▶ [Try it]
In the records below, find the line containing "Benefícios do Plano" and the line containing "Liens utiles". Give again exactly those lines and every line between them, omitting the pictures.

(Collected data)
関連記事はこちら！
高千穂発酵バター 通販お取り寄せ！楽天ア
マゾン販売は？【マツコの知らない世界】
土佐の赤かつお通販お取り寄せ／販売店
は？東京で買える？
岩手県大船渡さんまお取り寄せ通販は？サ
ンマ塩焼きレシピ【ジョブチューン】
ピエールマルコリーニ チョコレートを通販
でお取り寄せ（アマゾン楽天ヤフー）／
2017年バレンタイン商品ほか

--

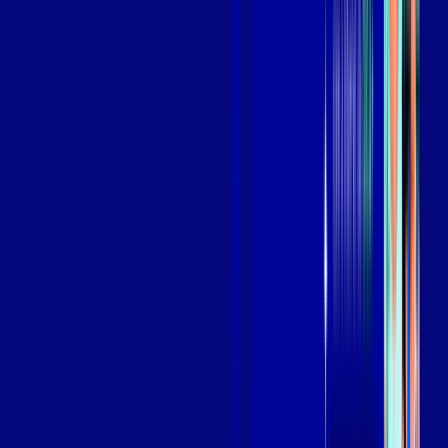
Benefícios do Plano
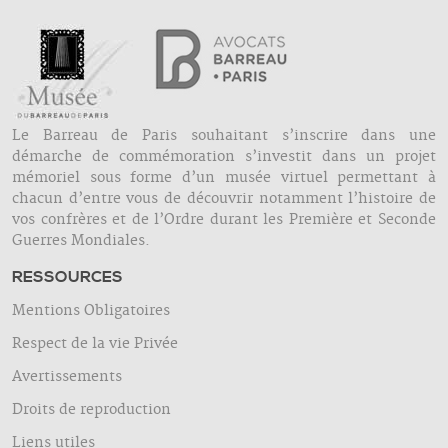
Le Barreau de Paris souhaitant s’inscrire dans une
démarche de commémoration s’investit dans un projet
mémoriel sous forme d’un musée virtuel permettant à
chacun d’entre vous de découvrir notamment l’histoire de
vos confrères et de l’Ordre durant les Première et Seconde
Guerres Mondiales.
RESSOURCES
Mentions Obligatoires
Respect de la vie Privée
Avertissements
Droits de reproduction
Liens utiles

▶ [Answer box]
Benefícios do Plano
Le Barreau de Paris souhaitant s’inscrire dans une
démarche de commémoration s’investit dans un projet
mémoriel sous forme d’un musée virtuel permettant à
chacun d’entre vous de découvrir notamment l’histoire de
vos confrères et de l’Ordre durant les Première et Seconde
Guerres Mondiales.
RESSOURCES
Mentions Obligatoires
Respect de la vie Privée
Avertissements
Droits de reproduction
Liens utiles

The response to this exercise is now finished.